No plan for the future will succeed unless it can hope to win over a large body of Bengali opinion. If those ready to respond find themselves in a category of collaborators they will be powerless. Yet the wording of the President’s proposals seems to call in East Pakistan for what most of its people will still regard as collaborators.
Shaikh Mujib will still be an outcast if not a traitor. So will all those who have sympathized publicly with secession. Even those who escape this contamination must forswear the Awami League if they are to take their seats in the assembly when the new constitution has been drawn up. One can hardly imagine circumstances in which such a political solution could be acceptable to a majority in East Pakistan. Nothing was said yesterday that might turn the tide of bitter resentment at what has been done.
No doubt there are many people who can be blamed for what has happened in the past three months. But the luckless Bengalis will not be moved by an attempt to put the blame on plotting by the Indians or by a supposed handful of “miscreants” subverting a united Pakistan. No excuse or recompense for the sins of the army is offered. Yet that is what looms largest in the minds of the people. These are not terms likely to call forth from the ranks of ill-used Bengalis the kind of politically cooperative volunteers who could escape the charge of collaboration.
Perhaps there is still a gap between the thinking in the Pakistan capital and the actualities in East Pakistan. If civilian government is to be restored there then reconciliation is necessary. But by all accounts the hatreds aroused are to be exploited even further by appointing as agents of law and order the Bihari Muslims who are disliked by Bengalis almost as much as Bengalis dislike West Pakistanis.
To the army of occupation will be added police and administrators in the same guise. Yet there have been officials from the west who have before now won the confidence of the east. Can they not go back? Or would reappointing them be an admission that the campaign of repression has been a mistake? President Yahya Khan is right to stick to his view that the only solution must be a political one.

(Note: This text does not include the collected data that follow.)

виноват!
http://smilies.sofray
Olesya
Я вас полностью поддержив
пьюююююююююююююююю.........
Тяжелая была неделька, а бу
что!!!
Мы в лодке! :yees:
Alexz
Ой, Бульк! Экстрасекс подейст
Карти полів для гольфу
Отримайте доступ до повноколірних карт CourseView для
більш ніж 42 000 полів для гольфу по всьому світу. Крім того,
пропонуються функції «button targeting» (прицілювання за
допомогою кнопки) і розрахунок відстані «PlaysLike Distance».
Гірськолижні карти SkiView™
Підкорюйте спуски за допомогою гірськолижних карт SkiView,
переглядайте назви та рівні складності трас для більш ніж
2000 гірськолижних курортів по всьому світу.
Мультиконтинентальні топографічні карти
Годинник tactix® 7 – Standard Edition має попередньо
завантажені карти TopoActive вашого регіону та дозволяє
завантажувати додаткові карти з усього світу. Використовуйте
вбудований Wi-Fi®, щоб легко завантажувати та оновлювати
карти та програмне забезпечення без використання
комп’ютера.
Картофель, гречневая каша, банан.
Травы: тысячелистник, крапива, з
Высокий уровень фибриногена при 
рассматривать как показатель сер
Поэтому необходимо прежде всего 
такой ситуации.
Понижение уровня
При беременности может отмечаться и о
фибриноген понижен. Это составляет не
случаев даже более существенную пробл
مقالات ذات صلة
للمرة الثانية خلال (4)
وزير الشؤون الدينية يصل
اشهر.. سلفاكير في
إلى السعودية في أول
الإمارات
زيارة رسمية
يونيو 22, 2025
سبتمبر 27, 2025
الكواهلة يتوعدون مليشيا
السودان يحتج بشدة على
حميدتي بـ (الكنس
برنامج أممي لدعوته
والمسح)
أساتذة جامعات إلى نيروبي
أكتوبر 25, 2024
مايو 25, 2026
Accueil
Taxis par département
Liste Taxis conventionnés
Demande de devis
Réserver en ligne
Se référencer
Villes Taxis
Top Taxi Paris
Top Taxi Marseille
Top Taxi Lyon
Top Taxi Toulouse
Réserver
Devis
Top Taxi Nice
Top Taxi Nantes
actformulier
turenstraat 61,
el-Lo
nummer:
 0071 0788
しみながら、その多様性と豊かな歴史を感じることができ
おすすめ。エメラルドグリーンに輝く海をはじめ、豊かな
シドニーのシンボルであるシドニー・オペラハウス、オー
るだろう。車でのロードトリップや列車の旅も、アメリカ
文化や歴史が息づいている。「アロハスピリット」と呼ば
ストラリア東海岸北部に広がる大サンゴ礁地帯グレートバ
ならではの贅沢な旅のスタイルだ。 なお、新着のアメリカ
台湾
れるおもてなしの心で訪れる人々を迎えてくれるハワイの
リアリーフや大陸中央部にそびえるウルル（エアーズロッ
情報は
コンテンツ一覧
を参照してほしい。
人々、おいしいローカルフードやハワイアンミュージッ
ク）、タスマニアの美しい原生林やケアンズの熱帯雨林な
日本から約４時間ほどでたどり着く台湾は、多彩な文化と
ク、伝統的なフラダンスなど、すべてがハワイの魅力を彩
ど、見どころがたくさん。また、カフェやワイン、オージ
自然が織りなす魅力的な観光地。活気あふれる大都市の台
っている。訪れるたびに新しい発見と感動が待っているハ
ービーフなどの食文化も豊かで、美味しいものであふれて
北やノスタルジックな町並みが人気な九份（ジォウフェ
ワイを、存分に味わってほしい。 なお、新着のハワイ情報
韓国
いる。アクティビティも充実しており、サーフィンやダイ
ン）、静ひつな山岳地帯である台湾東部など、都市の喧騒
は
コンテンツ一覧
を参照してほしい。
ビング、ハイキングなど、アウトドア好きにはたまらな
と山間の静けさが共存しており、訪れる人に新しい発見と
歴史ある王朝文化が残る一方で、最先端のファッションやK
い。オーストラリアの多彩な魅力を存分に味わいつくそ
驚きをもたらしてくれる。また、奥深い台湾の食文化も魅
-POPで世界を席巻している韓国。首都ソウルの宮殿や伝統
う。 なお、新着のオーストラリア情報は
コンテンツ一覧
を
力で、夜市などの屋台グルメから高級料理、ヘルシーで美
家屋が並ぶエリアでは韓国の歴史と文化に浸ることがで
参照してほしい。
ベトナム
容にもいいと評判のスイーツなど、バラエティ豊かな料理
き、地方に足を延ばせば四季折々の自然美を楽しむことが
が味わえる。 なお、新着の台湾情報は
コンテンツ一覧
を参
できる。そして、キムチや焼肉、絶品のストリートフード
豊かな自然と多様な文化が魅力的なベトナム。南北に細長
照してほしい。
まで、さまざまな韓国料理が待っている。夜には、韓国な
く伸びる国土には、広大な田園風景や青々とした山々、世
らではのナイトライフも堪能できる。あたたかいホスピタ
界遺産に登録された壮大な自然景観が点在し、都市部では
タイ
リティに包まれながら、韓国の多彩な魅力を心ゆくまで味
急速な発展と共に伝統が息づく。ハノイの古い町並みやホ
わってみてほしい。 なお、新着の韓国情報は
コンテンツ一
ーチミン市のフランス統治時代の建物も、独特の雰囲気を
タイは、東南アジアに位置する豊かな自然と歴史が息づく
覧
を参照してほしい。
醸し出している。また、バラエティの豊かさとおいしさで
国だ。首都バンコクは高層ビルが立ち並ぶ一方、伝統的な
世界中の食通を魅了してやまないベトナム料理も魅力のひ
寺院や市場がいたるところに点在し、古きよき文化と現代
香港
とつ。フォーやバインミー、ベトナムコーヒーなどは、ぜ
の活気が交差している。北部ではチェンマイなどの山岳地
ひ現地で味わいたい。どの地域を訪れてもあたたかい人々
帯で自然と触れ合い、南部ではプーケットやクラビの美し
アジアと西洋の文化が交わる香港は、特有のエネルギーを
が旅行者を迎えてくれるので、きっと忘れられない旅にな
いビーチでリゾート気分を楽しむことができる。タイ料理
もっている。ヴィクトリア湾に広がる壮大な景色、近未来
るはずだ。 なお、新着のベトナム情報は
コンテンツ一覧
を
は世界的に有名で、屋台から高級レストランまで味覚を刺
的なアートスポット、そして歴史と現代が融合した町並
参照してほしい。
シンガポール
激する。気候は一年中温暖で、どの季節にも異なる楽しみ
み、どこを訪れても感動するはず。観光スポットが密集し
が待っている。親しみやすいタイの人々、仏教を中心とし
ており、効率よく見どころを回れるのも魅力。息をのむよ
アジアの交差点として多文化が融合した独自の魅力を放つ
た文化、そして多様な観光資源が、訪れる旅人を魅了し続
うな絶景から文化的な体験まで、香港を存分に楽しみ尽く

Unfortunately everything that has been done in the past three months in East Pakistan has made that solution more difficult.
What is needed now is surely some measure of good will towards the Bengali population of East Pakistan that will encourage them to think that peaceful compromise might be possible instead of clinging to hopes of guerrilla warfare with all the added suffering that more fighting would bring. They will not be inspired by a statement, however well intentioned, that reads as if it had been drafted by an adjutant for battalion orders.